**Available records**
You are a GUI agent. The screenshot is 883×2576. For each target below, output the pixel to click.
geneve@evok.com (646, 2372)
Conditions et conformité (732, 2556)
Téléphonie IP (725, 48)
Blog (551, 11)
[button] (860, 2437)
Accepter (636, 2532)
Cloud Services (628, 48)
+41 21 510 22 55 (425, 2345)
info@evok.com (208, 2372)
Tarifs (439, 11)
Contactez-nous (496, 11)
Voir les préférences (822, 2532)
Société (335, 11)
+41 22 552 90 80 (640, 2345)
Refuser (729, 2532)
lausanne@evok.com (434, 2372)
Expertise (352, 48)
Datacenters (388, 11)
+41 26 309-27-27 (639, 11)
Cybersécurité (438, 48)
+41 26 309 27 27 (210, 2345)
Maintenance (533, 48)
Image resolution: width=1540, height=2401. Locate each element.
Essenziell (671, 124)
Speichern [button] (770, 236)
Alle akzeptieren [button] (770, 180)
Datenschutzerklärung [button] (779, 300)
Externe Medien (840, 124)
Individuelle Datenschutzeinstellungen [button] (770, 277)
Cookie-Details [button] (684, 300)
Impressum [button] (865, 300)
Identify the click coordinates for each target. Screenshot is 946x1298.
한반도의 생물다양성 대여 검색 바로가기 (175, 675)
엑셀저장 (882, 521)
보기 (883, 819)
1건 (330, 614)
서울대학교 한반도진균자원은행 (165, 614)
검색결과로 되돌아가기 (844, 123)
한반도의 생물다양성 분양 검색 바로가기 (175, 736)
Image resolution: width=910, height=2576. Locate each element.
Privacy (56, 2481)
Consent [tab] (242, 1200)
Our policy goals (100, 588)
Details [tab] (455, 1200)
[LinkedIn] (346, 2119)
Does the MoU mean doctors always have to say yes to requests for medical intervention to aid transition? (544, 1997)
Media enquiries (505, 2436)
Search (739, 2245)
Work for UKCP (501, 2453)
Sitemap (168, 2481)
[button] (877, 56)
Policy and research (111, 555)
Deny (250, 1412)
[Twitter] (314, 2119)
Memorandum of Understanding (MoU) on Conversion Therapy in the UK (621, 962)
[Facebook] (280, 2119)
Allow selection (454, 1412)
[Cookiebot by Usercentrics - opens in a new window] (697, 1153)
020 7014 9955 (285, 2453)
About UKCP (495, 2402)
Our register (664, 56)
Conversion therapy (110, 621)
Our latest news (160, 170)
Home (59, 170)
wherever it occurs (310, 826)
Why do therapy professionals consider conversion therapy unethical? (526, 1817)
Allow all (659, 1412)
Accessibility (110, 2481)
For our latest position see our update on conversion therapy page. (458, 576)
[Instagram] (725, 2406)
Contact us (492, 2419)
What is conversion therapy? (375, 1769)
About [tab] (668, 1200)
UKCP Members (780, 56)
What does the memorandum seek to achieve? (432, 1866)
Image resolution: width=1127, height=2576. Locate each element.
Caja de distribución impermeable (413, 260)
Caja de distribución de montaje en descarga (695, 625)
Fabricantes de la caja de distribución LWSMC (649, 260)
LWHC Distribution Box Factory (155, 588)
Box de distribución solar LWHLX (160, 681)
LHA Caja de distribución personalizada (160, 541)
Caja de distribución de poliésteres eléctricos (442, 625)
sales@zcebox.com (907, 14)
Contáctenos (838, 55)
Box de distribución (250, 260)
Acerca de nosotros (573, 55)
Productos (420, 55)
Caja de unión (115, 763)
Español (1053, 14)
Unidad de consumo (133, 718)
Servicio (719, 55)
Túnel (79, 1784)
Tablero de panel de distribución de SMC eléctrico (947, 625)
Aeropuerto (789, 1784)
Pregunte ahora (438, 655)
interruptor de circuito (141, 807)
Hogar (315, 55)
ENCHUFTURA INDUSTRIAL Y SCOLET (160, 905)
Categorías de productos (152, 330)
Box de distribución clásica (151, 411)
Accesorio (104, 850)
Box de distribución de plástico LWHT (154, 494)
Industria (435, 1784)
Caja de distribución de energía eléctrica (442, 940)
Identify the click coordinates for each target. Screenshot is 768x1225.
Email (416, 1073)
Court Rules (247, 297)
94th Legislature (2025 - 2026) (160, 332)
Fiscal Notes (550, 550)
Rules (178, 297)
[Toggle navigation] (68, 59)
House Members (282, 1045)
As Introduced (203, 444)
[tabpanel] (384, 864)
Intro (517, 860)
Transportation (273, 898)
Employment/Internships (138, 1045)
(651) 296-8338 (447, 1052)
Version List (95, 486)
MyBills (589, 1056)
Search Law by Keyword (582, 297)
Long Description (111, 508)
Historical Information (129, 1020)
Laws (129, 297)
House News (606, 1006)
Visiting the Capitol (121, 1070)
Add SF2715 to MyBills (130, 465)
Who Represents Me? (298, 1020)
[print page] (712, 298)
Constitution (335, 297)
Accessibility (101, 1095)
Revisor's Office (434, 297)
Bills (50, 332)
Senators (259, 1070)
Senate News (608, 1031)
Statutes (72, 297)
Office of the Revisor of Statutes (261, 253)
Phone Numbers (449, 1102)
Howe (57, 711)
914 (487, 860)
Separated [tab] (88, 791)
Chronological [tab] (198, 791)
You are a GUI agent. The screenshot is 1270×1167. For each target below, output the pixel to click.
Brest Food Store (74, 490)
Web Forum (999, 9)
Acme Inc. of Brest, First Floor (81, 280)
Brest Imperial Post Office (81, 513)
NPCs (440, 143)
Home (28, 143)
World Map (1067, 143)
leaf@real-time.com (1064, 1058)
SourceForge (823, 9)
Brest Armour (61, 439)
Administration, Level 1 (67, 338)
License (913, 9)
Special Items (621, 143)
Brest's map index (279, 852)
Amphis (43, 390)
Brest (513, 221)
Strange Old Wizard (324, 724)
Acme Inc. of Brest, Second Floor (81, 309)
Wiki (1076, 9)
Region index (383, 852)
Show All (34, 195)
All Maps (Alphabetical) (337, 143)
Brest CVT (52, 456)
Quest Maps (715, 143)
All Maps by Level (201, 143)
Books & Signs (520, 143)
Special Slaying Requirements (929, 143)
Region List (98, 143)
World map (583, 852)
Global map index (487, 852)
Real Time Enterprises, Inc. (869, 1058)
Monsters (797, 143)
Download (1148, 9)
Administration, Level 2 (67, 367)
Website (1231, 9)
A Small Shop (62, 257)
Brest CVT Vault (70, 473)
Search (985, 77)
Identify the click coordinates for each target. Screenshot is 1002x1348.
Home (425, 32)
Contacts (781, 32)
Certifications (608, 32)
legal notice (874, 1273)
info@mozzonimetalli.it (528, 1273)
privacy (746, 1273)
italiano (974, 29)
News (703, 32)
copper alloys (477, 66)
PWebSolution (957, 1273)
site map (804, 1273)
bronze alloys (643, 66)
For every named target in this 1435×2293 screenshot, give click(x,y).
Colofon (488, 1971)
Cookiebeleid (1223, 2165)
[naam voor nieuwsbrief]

**Aim of the task**
Reproduce, word for word and in full, only the lines above that start at the line with "Español (1053, 14)" and run through the line with "Box de distribución de", both ends included.

**Response box**
Español (1053, 14)
Unidad de consumo (133, 718)
Servicio (719, 55)
Túnel (79, 1784)
Tablero de panel de distribución de SMC eléctrico (947, 625)
Aeropuerto (789, 1784)
Pregunte ahora (438, 655)
interruptor de circuito (141, 807)
Hogar (315, 55)
ENCHUFTURA INDUSTRIAL Y SCOLET (160, 905)
Categorías de productos (152, 330)
Box de distribución clásica (151, 411)
Accesorio (104, 850)
Box de distribución de plástico LWHT (154, 494)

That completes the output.